> **EXERCISE PROMPT**: Leave the pictures out and print every record below exactly as it stands.

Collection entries
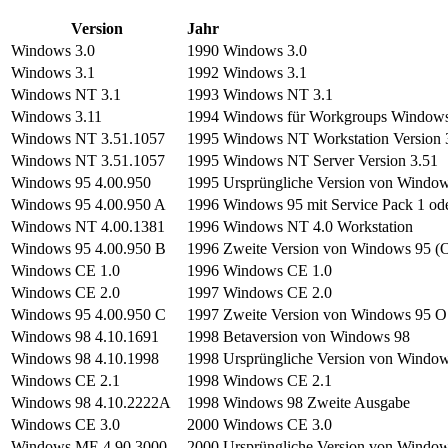
Version
Jahr
Windows 3.0
1990
Windows 3.0
Windows 3.1
1992
Windows 3.1
Windows NT 3.1
1993
Windows NT 3.1
Windows 3.11
1994
Windows für Workgroups Windows
Windows NT 3.51.1057
1995
Windows NT Workstation Version 
Windows NT 3.51.1057
1995
Windows NT Server Version 3.51
Windows 95 4.00.950
1995
Ursprüngliche Version von Windo
Windows 95 4.00.950 A
1996
Windows 95 mit Service Pack 1 od
Windows NT 4.00.1381
1996
Windows NT 4.0 Workstation
Windows 95 4.00.950 B
1996
Zweite Version von Windows 95 (
Windows CE 1.0
1996
Windows CE 1.0
Windows CE 2.0
1997
Windows CE 2.0
Windows 95 4.00.950 C
1997
Zweite Version von Windows 95
Windows 98 4.10.1691
1998
Betaversion von Windows 98
Windows 98 4.10.1998
1998
Ursprüngliche Version von Windo
Windows CE 2.1
1998
Windows CE 2.1
Windows 98 4.10.2222A
1998
Windows 98 Zweite Ausgabe
Windows CE 3.0
2000
Windows CE 3.0
Windows ME 4.90.3000
2000
Ursprüngliche Version von Wind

> **ANSWER TO THE PROBLEM**:
Version
Jahr
Windows 3.0
1990
Windows 3.0
Windows 3.1
1992
Windows 3.1
Windows NT 3.1
1993
Windows NT 3.1
Windows 3.11
1994
Windows für Workgroups Windows
Windows NT 3.51.1057
1995
Windows NT Workstation Version 
Windows NT 3.51.1057
1995
Windows NT Server Version 3.51
Windows 95 4.00.950
1995
Ursprüngliche Version von Windo
Windows 95 4.00.950 A
1996
Windows 95 mit Service Pack 1 od
Windows NT 4.00.1381
1996
Windows NT 4.0 Workstation
Windows 95 4.00.950 B
1996
Zweite Version von Windows 95 (
Windows CE 1.0
1996
Windows CE 1.0
Windows CE 2.0
1997
Windows CE 2.0
Windows 95 4.00.950 C
1997
Zweite Version von Windows 95
Windows 98 4.10.1691
1998
Betaversion von Windows 98
Windows 98 4.10.1998
1998
Ursprüngliche Version von Windo
Windows CE 2.1
1998
Windows CE 2.1
Windows 98 4.10.2222A
1998
Windows 98 Zweite Ausgabe
Windows CE 3.0
2000
Windows CE 3.0
Windows ME 4.90.3000
2000
Ursprüngliche Version von Wind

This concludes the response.